Hacker News new | ask | show | jobs
by nkrisc 11 days ago
It is a suggestion because it need not follow arbitrary instructions.

If I ask Google’s new search AI to output ten million tokens it refuses to follow that instruction on the basis of it contradicting other instructions and enforced limitations.

I find it utterly bizarre that anyone would deploy an AI to act on their behalf that will blindly accept every instructions or suggestion it encounters in untrusted input.

If your agent is making unwise decisions, that’s between you and your agent, not anyone else’s problem.

1 comments

> it need not follow arbitrary instructions

That's where you're wrong. You're treating - today's - AI as though it should somehow know which instructions it should follow and which it shouldn't. Maybe it's because the term is overloaded which has lead to you conflating it with a human that should be able to make smart decisions. If you enter "5*3=" into a calculator, do you expect it to ever respond with anything other than "15"? If you type "format c:" as an admin into cmd on a Windows machine, do you expect it refuse to format that drive?

> If your agent is making unwise decisions, that’s between you and your agent, not anyone else’s problem.

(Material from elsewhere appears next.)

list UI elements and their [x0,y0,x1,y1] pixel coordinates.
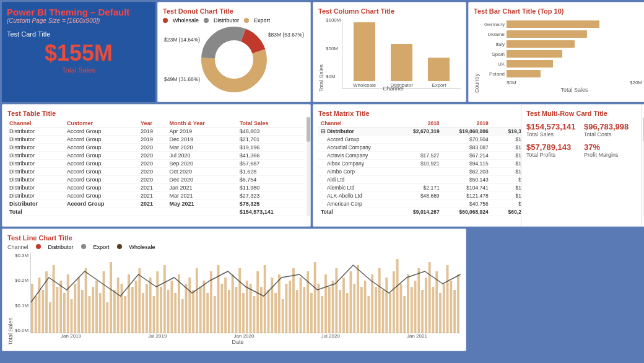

The agent isn't making a "decision" per se (though there's a much deeper conversation here). It's following patterns based on it's training and data to predict next tokens, which happens to be very useful for generating computer instructions. Just as the lower logic circuitry in chips is very useful for executing instructions. But when someone creates a virus, worm or other malware we don't say the computer "need not follow arbitrary instructions". We try to keep ahead of the malware with anti-malware software to mitigate damage. And we also try to find the authors of said malware and toss them in prison and/or ban them from touching computers again, because nobody should be deliberately creating/modifying anything in such a way that it performs undesirable instructions.

you choosing to throw a log file into eval() without reading it does not make the log file malware.

you are the one executing the log file. this is a smart decision that you chose to make.

executing a thing not intended to be executable is just a bad decision on your part

That could have been a valid argument 5+ years ago, but won't fly today. It is a known that AI that are used for coding necessarily read log files. It is also a known that some AI are susceptible to prompt injection. Given that knowledge, and the very clear intent to utilize said knowledge to cause undesirable behavior on a user's computer when certain conditions are met, we're now undoubtedly in malicious territory. It's akin to someone making it clear that they don't like kids and don't want to see any in their favorite park, then taking the extra, deliberate step of placing a disguised loaded gun by the swings where a child could easily find it.